RECORD EXCERPTS START

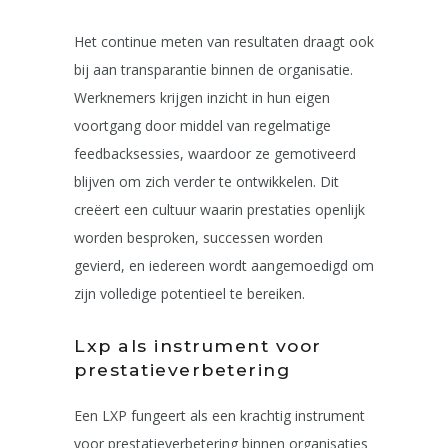
Het continue meten van resultaten draagt ook
bij aan transparantie binnen de organisatie.
Werknemers krijgen inzicht in hun eigen
voortgang door middel van regelmatige
feedbacksessies, waardoor ze gemotiveerd
blijven om zich verder te ontwikkelen. Dit
creëert een cultuur waarin prestaties openlijk
worden besproken, successen worden
gevierd, en iedereen wordt aangemoedigd om
zijn volledige potentieel te bereiken.
Lxp als instrument voor
prestatieverbetering
Een LXP fungeert als een krachtig instrument
voor prestatieverbetering binnen organisaties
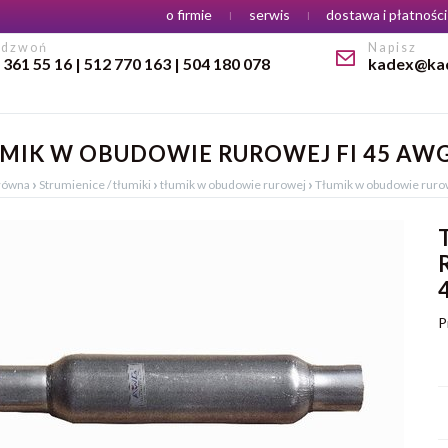
Menu
o firmie
serwis
dostawa i płatności
adzwoń
Napisz
 361 55 16 | 512 770 163 | 504 180 078
kadex@kad
MIK W OBUDOWIE RUROWEJ FI 45 AWG
›
›
›
główna
Strumienice / tłumiki
tłumik w obudowie rurowej
Tłumik w obudowie ruro
P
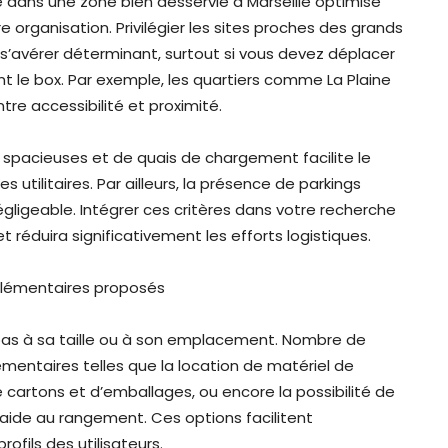
 dans une zone bien desservie à Marseille optimise
rganisation. Privilégier les sites proches des grands
’avérer déterminant, surtout si vous devez déplacer
t le box. Par exemple, les quartiers comme La Plaine
re accessibilité et proximité.
 spacieuses et de quais de chargement facilite le
 utilitaires. Par ailleurs, la présence de parkings
ligeable. Intégrer ces critères dans votre recherche
 réduira significativement les efforts logistiques.
lémentaires proposés
ite pas à sa taille ou à son emplacement. Nombre de
émentaires telles que la location de matériel de
de cartons et d’emballages, ou encore la possibilité de
ide au rangement. Ces options facilitent
fils des utilisateurs.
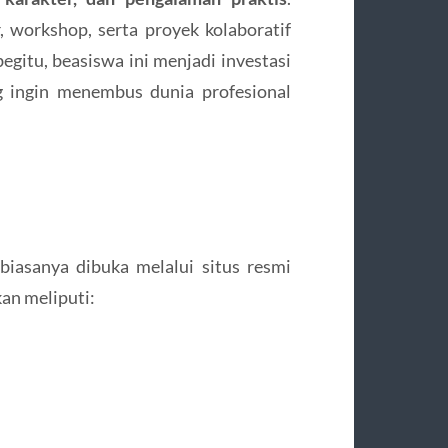
workshop, serta proyek kolaboratif
gitu, beasiswa ini menjadi investasi
g ingin menembus dunia profesional
biasanya dibuka melalui situs resmi
an meliputi:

RECORD EXCERPTS END

YOUR INSTRUCTIONS: Give back the whole listing as it stands, minus its pictures.

RESPONSE FOR THIS EXERCISE:
Het continue meten van resultaten draagt ook
bij aan transparantie binnen de organisatie.
Werknemers krijgen inzicht in hun eigen
voortgang door middel van regelmatige
feedbacksessies, waardoor ze gemotiveerd
blijven om zich verder te ontwikkelen. Dit
creëert een cultuur waarin prestaties openlijk
worden besproken, successen worden
gevierd, en iedereen wordt aangemoedigd om
zijn volledige potentieel te bereiken.
Lxp als instrument voor
prestatieverbetering
Een LXP fungeert als een krachtig instrument
voor prestatieverbetering binnen organisaties
Menu
o firmie
serwis
dostawa i płatności
adzwoń
Napisz
 361 55 16 | 512 770 163 | 504 180 078
kadex@kad
MIK W OBUDOWIE RUROWEJ FI 45 AWG
›
›
›
główna
Strumienice / tłumiki
tłumik w obudowie rurowej
Tłumik w obudowie ruro
P
 dans une zone bien desservie à Marseille optimise
rganisation. Privilégier les sites proches des grands
’avérer déterminant, surtout si vous devez déplacer
t le box. Par exemple, les quartiers comme La Plaine
re accessibilité et proximité.
 spacieuses et de quais de chargement facilite le
 utilitaires. Par ailleurs, la présence de parkings
ligeable. Intégrer ces critères dans votre recherche
 réduira significativement les efforts logistiques.
lémentaires proposés
ite pas à sa taille ou à son emplacement. Nombre de
émentaires telles que la location de matériel de
de cartons et d’emballages, ou encore la possibilité de
ide au rangement. Ces options facilitent
fils des utilisateurs.
workshop, serta proyek kolaboratif
gitu, beasiswa ini menjadi investasi
g ingin menembus dunia profesional
biasanya dibuka melalui situs resmi
an meliputi:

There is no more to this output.